### What is expected
Retype the data exactly, skipping any picture in it.

(The records begins)

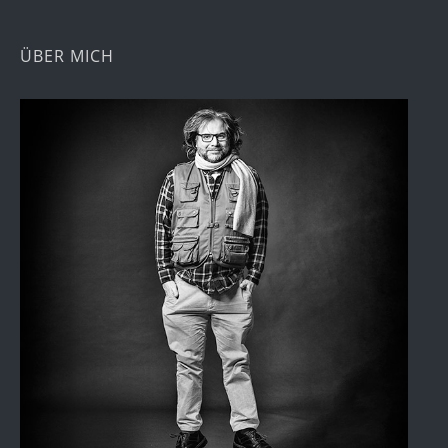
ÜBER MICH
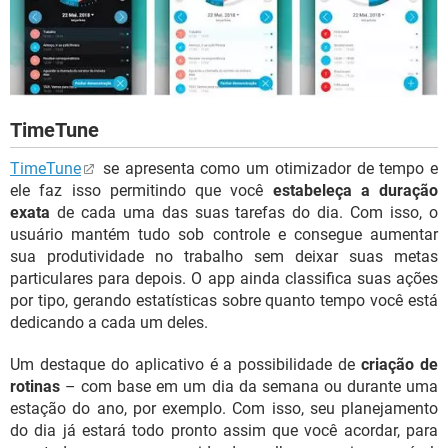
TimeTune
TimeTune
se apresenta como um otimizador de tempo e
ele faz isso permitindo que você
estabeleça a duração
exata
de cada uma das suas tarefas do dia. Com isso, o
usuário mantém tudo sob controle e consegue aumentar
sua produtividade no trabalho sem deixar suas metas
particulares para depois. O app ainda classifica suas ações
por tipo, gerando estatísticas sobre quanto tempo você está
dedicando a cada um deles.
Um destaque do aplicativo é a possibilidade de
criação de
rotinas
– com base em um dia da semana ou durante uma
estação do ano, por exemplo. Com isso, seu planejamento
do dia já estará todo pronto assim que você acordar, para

(The records ends)

### Task response
ÜBER MICH
TimeTune
TimeTune
se apresenta como um otimizador de tempo e
ele faz isso permitindo que você
estabeleça a duração
exata
de cada uma das suas tarefas do dia. Com isso, o
usuário mantém tudo sob controle e consegue aumentar
sua produtividade no trabalho sem deixar suas metas
particulares para depois. O app ainda classifica suas ações
por tipo, gerando estatísticas sobre quanto tempo você está
dedicando a cada um deles.
Um destaque do aplicativo é a possibilidade de
criação de
rotinas
– com base em um dia da semana ou durante uma
estação do ano, por exemplo. Com isso, seu planejamento
do dia já estará todo pronto assim que você acordar, para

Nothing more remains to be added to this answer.